===== SUPPLIED MATERIAL =====

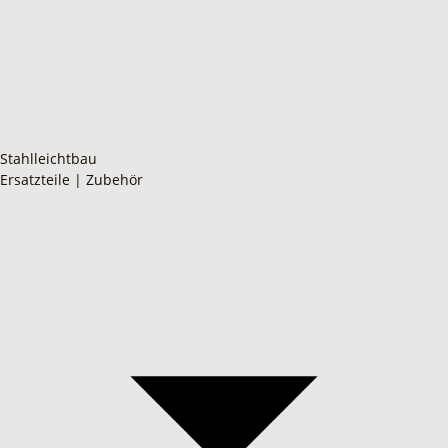
Stahlleichtbau
Ersatzteile | Zubehör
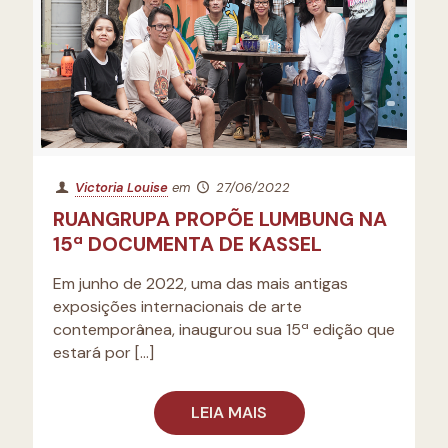
Victoria Louise
em
27/06/2022
RUANGRUPA PROPÕE LUMBUNG NA
15ª DOCUMENTA DE KASSEL
Em junho de 2022, uma das mais antigas
exposições internacionais de arte
contemporânea, inaugurou sua 15ª edição que
estará por
[…]
LEIA MAIS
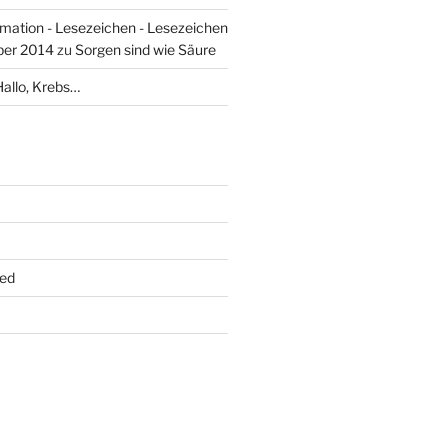
mation - Lesezeichen - Lesezeichen
ber 2014
zu
Sorgen sind wie Säure
Hallo, Krebs…
ed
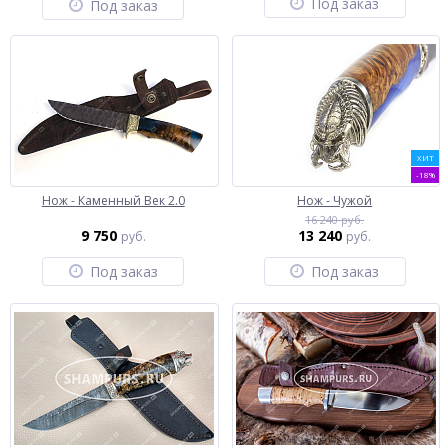
Под заказ
Под заказ
ХИТ
-18%
Нож - Каменный Век 2.0
Нож - Чужой
16 240 руб.
9 750
13 240
руб.
руб.
Под заказ
Под заказ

=====

EXERCISE PROMPT. From the first line to the last, set down the records word for word and drop the images.

RESPONSE FOR THIS EXERCISE.
Stahlleichtbau
Ersatzteile | Zubehör
Victoria Louise
em
27/06/2022
RUANGRUPA PROPÕE LUMBUNG NA
15ª DOCUMENTA DE KASSEL
Em junho de 2022, uma das mais antigas
exposições internacionais de arte
contemporânea, inaugurou sua 15ª edição que
estará por
[…]
LEIA MAIS
mation - Lesezeichen - Lesezeichen
ber 2014
zu
Sorgen sind wie Säure
Hallo, Krebs…
ed
Под заказ
Под заказ
ХИТ
-18%
Нож - Каменный Век 2.0
Нож - Чужой
16 240 руб.
9 750
13 240
руб.
руб.
Под заказ
Под заказ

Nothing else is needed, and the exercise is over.